Monday, March 09, 2009

Business Leery Of Obama’s Tax Plans


The nation’s most successful small business owners could pay higher taxes under President Obama’s budget plan.

The income of most small businesses is taxed at the individual level. The budget plan calls for increasing the top two tax rates to 36 percent and 39.6 percent in 2011, up from the current rates of 33 percent and 35 percent.

These higher-income taxpayers also would not receive the full value of their itemized deductions, and they would see their capital gains and dividends taxed at a 20 percent rate instead of 15 percent.

That’s bad news for small business owners who report more than $200,000 in income as individuals or more than $250,000 as joint filers.

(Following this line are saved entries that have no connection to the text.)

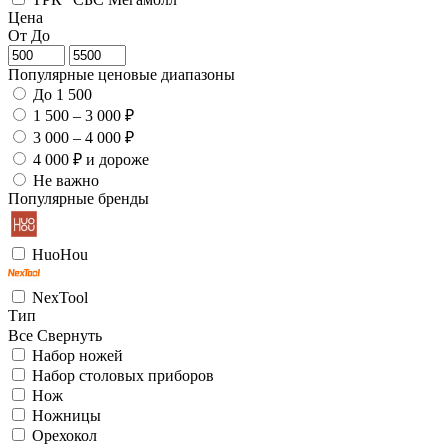
Цена
От
До
Популярные ценовые диапазоны
До 1 500
1 500 – 3 000 ₽
3 000 – 4 000 ₽
4 000 ₽ и дороже
Не важно
Популярные бренды
HuoHou
NexTool
Тип
Все
Свернуть
Набор ножей
Набор столовых приборов
Нож
Ножницы
Орехокол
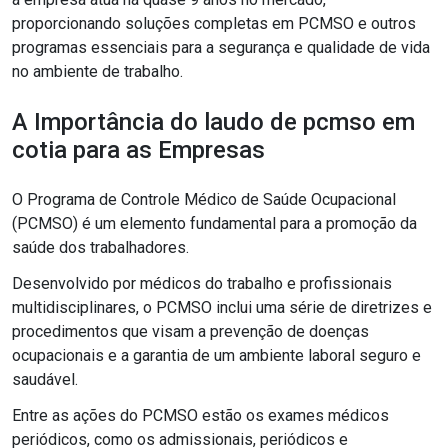
proporcionando soluções completas em PCMSO e outros
programas essenciais para a segurança e qualidade de vida
no ambiente de trabalho.
A Importância do laudo de pcmso em
cotia para as Empresas
O Programa de Controle Médico de Saúde Ocupacional
(PCMSO) é um elemento fundamental para a promoção da
saúde dos trabalhadores.
Desenvolvido por médicos do trabalho e profissionais
multidisciplinares, o PCMSO inclui uma série de diretrizes e
procedimentos que visam a prevenção de doenças
ocupacionais e a garantia de um ambiente laboral seguro e
saudável.
Entre as ações do PCMSO estão os exames médicos
periódicos, como os admissionais, periódicos e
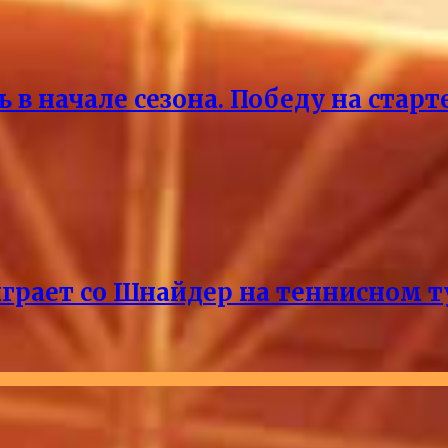
 в начале сезона. Победу на старт
ыграет со Шнайдер на теннисном т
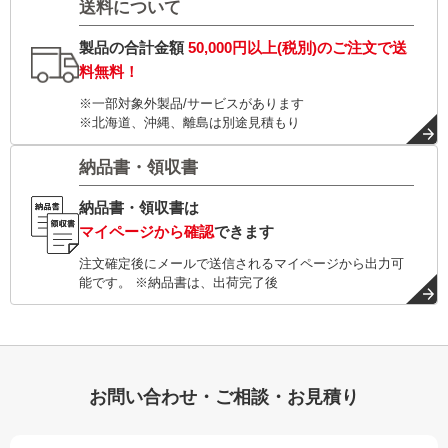
送料について
製品の合計金額
50,000円以上(税別)
のご注文で
送
料無料！
※一部対象外製品/サービスがあります
※北海道、沖縄、離島は別途見積もり
納品書・領収書
納品書・領収書は
マイページから確認
できます
注文確定後にメールで送信されるマイページから出力可
能です。 ※納品書は、出荷完了後
お問い合わせ・ご相談・お見積り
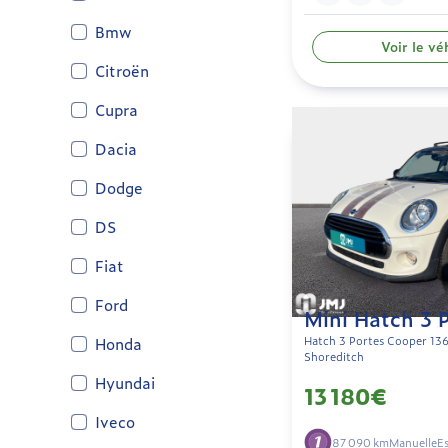
Bmw
Voir le vé
Citroën
Cupra
Dacia
Dodge
DS
Fiat
Ford
Mini Hatch 3 
Honda
Hatch 3 Portes Cooper 136
Shoreditch
Hyundai
13 180€
Iveco
87 090 km
Manuelle
E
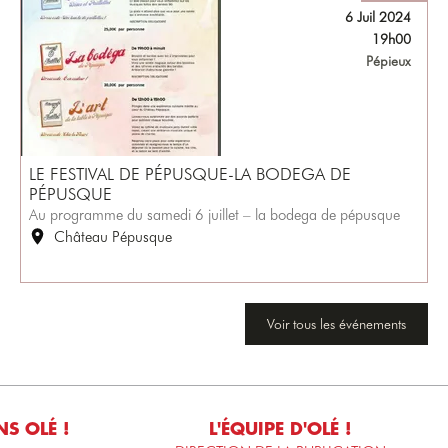
6 Juil 2024
19h00
Pépieux
LE FESTIVAL DE PÉPUSQUE-LA BODEGA DE
PÉPUSQUE
Au programme du samedi 6 juillet – la bodega de pépusque
Château Pépusque
Voir tous les événements
S OLÉ !
L'ÉQUIPE D'OLÉ !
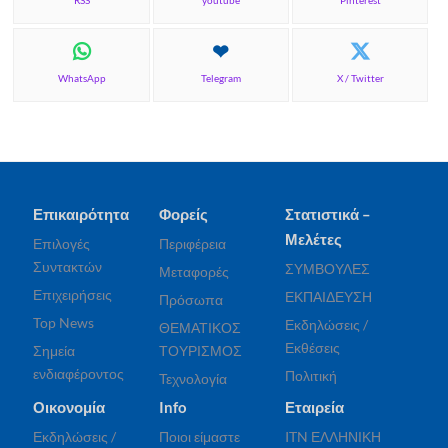
RSS
youtube
Pinterest
WhatsApp
Telegram
X / Twitter
Επικαιρότητα
Φορείς
Στατιστικά –
Μελέτες
Επιλογές
Περιφέρεια
Συντακτών
ΣΥΜΒΟΥΛΕΣ
Μεταφορές
Επιχειρήσεις
ΕΚΠΑΙΔΕΥΣΗ
Πρόσωπα
Top News
Εκδηλώσεις /
ΘΕΜΑΤΙΚΟΣ
Εκθέσεις
Σημεία
ΤΟΥΡΙΣΜΟΣ
ενδιαφέροντος
Πολιτική
Τεχνολογία
Οικονομία
Info
Εταιρεία
Εκδηλώσεις /
Ποιοι είμαστε
ITN ΕΛΛΗΝΙΚΗ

Only 9 percent of taxpayers who report small business income make this much money, however, according to the Center on Budget and Policy Priorities. Plus many of these taxpayers are passive investors in small businesses, not owner/operators.

Most small business owners are middle-income individuals who would receive tax cuts under Obama’s budget and would benefit from his proposal for health care reform, said Robert Greenstein, the center’s executive director.

“In fact, small businesses would win under this budget,” Greenstein said.

Small business owners who make the most money, however, also are the most likely to invest in their businesses and hire additional workers, according to the U.S. Chamber of Commerce.